Natália Guerreiro has been a teacher since the year 2000 and currently works in Aviation English assessment and teaching for the Brazilian Air Force. She holds a CELTA, a B.A. in English & Portuguese from UFRJ, and an M.A. in Applied Linguistics from the University of Melbourne. She's been elected BRAZ-TESOL's Second Vice President for the 2019-2020 term.

6 Comments
  • Thiago Veigga
    Thiago Veigga
    Posted at 17:29h, 05 dezembro Responder

    Brilliant, as usual. The problem is that many people do not understand, and worse, they do not want to understand what ELF is. ELF is a very serious field, research based and driven, very much unlike the stigma that has been unfairly associated with us. ELF is not about the dumbing-down of the English language, far from that, as you elegantly put it.

    • Natália Guerreiro
      Natália Guerreiro
      Posted at 20:16h, 05 dezembro Responder

      Thank you for sharing the article with such kind words. I’m not sure people refuse to understand. Maybe they do understand it, but disagree. To an extent I agree with them, however: ELF is research-driven, but it’s research about language use. There’s very little in the way of ELF research in terms of teaching (at least that I’ve seen), so they may be right in being cautious. On the other hand, ELF and translanguaging uprooted my whole concept of what language is, so…

  • Bri
    Posted at 06:48h, 06 dezembro Responder

    Looking forward to translanguaging asap. I love the idea of mixing it up. But people have been doing that for years! Gr8 topic.

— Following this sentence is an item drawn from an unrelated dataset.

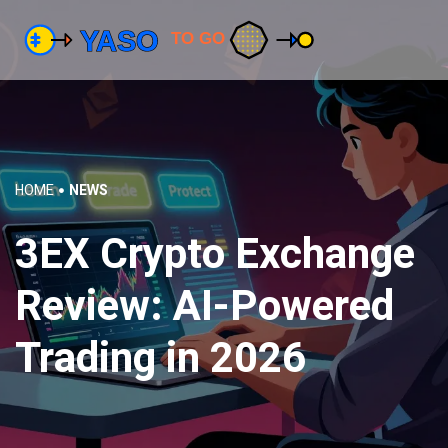
HOME
NEWS
3EX Crypto Exchange
Review: AI-Powered
Trading in 2026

Obrigada.

  • Tyrone Bishop
    Posted at 15:07h, 06 dezembro Responder

    Good work Natália, native speakers are not the owners of the language (custodians maybe? another point of debate perhaps), many of them (us) behave as though they are. For some reason they seem to be really protective about it and this is reflected in the way some of this communication takes place. There are certain (or ‘a’ certain) part of the world, which will remain nameless, for now, who are the worst offenders. Communication is a 50/50 affair, it doesn’t matter where one is from or how proficient one is in the English language, it is incumbent on both sides to find a level playing field and seek the goal of successful communication.

  • Mike Casey
    Posted at 13:09h, 10 março Responder

    It seems to me that most ex-students and plenty of students of English use the line “I wasn’t taught to do X”. I never stop asking those people why they think the English teacher and the English classroom should be fully responsible for the students development in learning a language. Maybe 50 years ago, I could understand the complaint, but not now, in a connected world.
    ELF research and conclusions, especially in its third stage of inquiry (Jenkins’ ELF 3), is useful in reminding us that we need to keep an open mind when communicating with others, be they native model speakers of English or whatever, be they academics or not, be they people with shared similects or not. It’s common sense and cooperative manners, Most people know that and are good at it, naturally.
    Those who don’t know how, for whatever reason, could be helped by the right ELF-aware pedagogy, but there are millions who would find ELF-awareness classes tedious, a bore, a case of stating the obvious, and maybe patronising. But mostly, those who come with anecdotes about their previous ignorance toward intercultural, multi-linguistic communication should stop blaming their past teachers and should begin asking why they, as students, didn’t look at English contexts beyond the classroom. Or do we really think that all the “ELFers” who are studied by Applied Linguists had to be taught to adapt to each communicative context, situation, moment, genre, etc.?

    • Natália Guerreiro
      Natália Guerreiro
      Posted at 15:12h, 21 maio Responder

      Hi, Mike. Thank you for your comment. I should add that I wasn’t blaming my past teachers, who like I said, got me to a very high level of proficiency in the understanding of the time, a time, might I add, when the internet and cable TV wasn’t common and English was indeed only a foreign language in Brazil. I was describing a previous mindset of language teaching and learning and how that didn’t match how I ended up using the language. I had to teach myself multicultural skills, much like the ELF users Applied Linguistics describe (even if I haven’t been able to do so as competently). I’d like to see, however, research on how an ELF-aware classroom could be condescending and boring to ELF users/learners. To me it makes sense to teach them within the same context(s) in which they will use the language.